Тогда с чего же начать? Со знакомства с тем же Марокко? Но какое из них выбрать: первое, короткое, однако настолько врезавшееся в воображение Боулза, что потом его на протяжении двадцати лет тянуло туда с одержимостью преступника, которого тянет на место преступления. Или второе, когда он проделал путь к сердцу Сахары. Или то, после которого свалился с тифом и несколько недель провел без сознания (опыт, использованный позднее в романе). Или, может быть, начать со знакомства с сюрреализмом в середине двадцатых, с первых опытов автоматического письма, чья техника, в «отредактированном» виде, скажется потом в его «зрелых произведениях». Или с публикации в авангардистском журнале «transition» в 1928 году стихотворения «Spire Song» наряду с вещами Джойса, Бретона, Элюара, Тейта, Пикабиа, — поворотном событии, заставившем его выскочить из дома на улицу и издать победный клич. Или с последовавшего годом позже побега в Европу, в Париж, и первого сексуального опыта, оставившего привкус недоумения и разочарования. Или со встречи в фойе Plaza Hotel в Нью-Йорке с Джейн, встречи, которая «буквально перевернет его жизнь». Или все-таки со знакомства с Гертрудой Стайн, которая несказанно удивилась, открыв дверь своей студии на 27, Rue de Fleurus молодому человеку, ибо по письмам была уверена, что ее корреспондент — «пожилой господин как минимум семидесяти пяти лет». Или, например, с ее высказывания, что Боулз — «подштукатуренный дикарь» и что если все молодые люди его поколения такие же, как он, то «цивилизации пришел конец». Или с ее же вердикта, что «его стихи никуда не годятся», после чего он на много лет оставит поэзию и с головой уйдет в музыку.

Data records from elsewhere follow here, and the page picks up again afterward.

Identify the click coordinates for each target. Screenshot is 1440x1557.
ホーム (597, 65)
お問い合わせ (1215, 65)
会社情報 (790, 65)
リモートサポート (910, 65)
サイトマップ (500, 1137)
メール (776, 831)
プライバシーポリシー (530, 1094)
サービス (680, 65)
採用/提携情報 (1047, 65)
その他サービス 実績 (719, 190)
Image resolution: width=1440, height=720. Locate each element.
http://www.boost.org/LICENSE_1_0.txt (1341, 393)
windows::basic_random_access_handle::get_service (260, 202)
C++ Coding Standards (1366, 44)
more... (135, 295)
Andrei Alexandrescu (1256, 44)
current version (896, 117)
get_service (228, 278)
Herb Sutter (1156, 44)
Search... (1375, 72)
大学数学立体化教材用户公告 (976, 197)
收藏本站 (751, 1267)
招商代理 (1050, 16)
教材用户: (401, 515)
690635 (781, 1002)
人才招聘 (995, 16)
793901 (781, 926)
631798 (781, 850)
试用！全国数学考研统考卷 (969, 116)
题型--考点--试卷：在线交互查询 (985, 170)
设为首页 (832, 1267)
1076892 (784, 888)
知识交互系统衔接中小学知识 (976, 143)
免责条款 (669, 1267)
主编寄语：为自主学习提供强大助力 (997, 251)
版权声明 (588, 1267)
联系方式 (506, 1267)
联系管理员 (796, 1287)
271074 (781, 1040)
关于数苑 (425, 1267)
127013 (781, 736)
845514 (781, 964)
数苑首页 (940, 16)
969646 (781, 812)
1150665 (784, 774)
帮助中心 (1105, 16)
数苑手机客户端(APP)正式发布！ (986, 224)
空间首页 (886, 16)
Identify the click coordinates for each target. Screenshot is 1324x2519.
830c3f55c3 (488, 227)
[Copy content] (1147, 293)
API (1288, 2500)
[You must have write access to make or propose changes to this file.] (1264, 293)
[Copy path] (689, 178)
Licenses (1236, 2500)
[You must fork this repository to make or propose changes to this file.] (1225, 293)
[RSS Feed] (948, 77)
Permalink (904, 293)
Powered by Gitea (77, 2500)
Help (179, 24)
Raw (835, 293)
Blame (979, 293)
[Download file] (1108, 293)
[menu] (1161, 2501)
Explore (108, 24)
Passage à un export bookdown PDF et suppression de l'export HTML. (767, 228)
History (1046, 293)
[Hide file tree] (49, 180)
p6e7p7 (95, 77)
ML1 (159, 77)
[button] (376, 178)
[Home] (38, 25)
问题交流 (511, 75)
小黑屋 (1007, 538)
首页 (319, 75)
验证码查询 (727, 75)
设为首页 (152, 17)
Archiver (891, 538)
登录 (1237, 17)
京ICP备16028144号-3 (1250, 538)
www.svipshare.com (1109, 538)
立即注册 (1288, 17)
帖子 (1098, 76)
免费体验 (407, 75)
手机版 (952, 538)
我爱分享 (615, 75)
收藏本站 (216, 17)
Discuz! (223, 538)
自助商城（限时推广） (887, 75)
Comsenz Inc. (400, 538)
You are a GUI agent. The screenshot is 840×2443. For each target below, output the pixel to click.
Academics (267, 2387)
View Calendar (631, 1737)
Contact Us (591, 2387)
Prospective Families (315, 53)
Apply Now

В самом деле, сегодня, когда о его музыкальных произведениях мало кто помнит, в это трудно поверить, но артистическую карьеру Боулз начинал как композитор, по крайней мере, по-настоящему серьезный успех пришел к нему именно на этом поприще. Он создал более десятка сонат для самых разнообразных инструментов, несколько композиций для голоса (на тексты Сен-Жон Перса и Теннесси Уильямса), три оперы, четыре балета, написал огромное количество музыки к кино и театральным постановкам, среди которых следует отметить «Стеклянный зверинец», «Бурю» и «Царя-Эдипа», и в середине тридцатых заслужил репутацию «восходящей звезды». Но почему бы тогда не начать с уроков композиции у знаменитого Копленда? Или с фонографа, появившегося в доме Боулзов, когда Полу исполнилось восемь лет, и он впервые услышал классику, а затем джаз и популярные шлягеры.
Или все же начать с Эдгара По, чьи рассказы ему в детстве на сон грядущий читала мать, думая тем самым погрузить мальчика в сладкую дрему, а ему всю ночь снились кошмары (По станет его любимым писателем). Но тогда почему бы не взять за точку отсчета кубики алфавита, по которым он сам в четырехлетнем возрасте научился читать?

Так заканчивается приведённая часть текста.